# Supplied data
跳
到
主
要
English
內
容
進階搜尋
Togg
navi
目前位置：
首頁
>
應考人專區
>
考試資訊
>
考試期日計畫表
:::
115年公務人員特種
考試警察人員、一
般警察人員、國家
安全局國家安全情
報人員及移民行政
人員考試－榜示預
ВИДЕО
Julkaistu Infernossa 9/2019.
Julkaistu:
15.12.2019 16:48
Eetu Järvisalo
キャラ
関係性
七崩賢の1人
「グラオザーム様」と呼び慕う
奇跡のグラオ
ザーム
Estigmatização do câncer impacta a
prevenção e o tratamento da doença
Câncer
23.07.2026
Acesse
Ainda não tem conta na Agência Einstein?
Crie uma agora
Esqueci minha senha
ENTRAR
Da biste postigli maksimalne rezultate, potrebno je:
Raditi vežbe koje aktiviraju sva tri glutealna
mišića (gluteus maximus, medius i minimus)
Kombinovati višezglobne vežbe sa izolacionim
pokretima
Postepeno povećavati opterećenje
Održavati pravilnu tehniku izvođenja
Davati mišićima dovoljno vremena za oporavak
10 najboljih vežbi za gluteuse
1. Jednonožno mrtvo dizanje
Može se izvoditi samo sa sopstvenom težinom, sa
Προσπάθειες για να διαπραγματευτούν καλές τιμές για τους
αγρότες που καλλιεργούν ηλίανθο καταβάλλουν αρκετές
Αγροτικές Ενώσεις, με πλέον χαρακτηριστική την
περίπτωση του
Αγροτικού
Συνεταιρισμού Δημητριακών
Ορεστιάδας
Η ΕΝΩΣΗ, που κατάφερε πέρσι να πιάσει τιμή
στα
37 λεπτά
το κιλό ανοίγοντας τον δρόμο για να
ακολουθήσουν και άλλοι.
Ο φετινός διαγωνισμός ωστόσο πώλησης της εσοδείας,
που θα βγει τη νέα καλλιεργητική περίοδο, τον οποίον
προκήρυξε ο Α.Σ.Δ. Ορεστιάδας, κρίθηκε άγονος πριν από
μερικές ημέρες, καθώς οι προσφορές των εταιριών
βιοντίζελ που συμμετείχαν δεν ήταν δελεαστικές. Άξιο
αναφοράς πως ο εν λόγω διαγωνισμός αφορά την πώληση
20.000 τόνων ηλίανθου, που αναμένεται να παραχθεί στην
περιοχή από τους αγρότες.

---

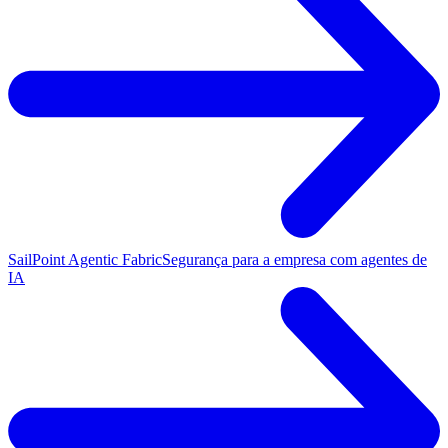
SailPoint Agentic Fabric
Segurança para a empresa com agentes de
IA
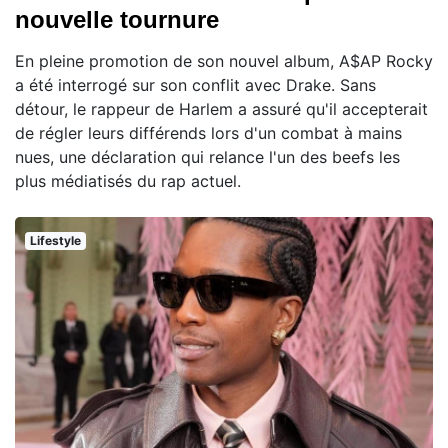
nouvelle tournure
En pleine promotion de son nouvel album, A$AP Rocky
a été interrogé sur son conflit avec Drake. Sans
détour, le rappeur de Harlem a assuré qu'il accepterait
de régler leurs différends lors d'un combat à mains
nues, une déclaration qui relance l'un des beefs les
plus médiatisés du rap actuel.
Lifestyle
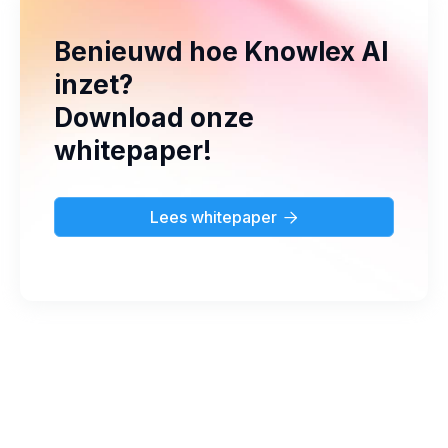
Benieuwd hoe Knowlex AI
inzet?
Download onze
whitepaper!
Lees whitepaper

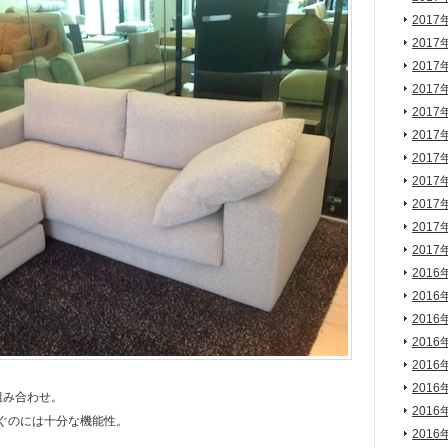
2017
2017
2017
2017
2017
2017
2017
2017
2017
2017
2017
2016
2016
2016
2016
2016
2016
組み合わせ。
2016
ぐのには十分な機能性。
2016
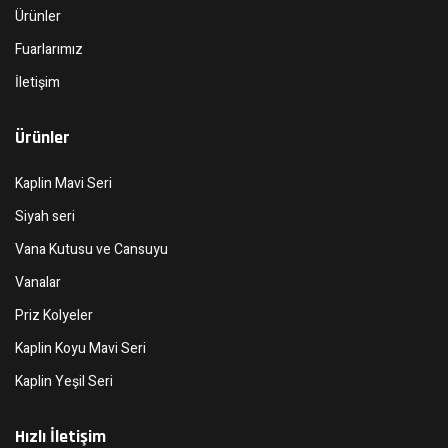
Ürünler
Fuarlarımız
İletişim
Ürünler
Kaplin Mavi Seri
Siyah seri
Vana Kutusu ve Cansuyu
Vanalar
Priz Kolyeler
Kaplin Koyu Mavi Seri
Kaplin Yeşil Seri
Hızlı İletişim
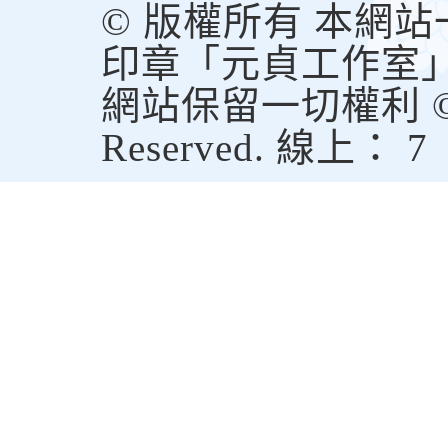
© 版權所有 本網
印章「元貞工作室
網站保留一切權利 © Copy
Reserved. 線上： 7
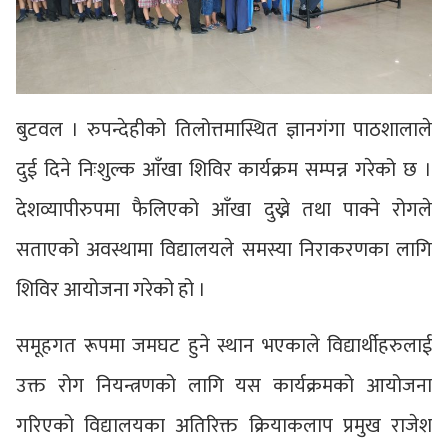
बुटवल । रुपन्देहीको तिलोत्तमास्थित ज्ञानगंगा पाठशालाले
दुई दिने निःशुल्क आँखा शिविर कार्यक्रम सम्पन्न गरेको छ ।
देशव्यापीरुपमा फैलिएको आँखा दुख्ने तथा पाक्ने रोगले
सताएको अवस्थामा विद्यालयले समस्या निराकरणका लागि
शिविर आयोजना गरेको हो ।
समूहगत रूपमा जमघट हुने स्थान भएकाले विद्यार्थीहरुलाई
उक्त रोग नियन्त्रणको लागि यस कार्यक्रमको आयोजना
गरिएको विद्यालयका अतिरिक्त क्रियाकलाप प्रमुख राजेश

# Work instruction
Using the records above, copy word for word the line with "Συνεταιρισμού Δημητριακών", the line with "περιοχή από τους αγρότες.", and every line between them.

# Expected answer
Συνεταιρισμού Δημητριακών
Ορεστιάδας
Η ΕΝΩΣΗ, που κατάφερε πέρσι να πιάσει τιμή
στα
37 λεπτά
το κιλό ανοίγοντας τον δρόμο για να
ακολουθήσουν και άλλοι.
Ο φετινός διαγωνισμός ωστόσο πώλησης της εσοδείας,
που θα βγει τη νέα καλλιεργητική περίοδο, τον οποίον
προκήρυξε ο Α.Σ.Δ. Ορεστιάδας, κρίθηκε άγονος πριν από
μερικές ημέρες, καθώς οι προσφορές των εταιριών
βιοντίζελ που συμμετείχαν δεν ήταν δελεαστικές. Άξιο
αναφοράς πως ο εν λόγω διαγωνισμός αφορά την πώληση
20.000 τόνων ηλίανθου, που αναμένεται να παραχθεί στην
περιοχή από τους αγρότες.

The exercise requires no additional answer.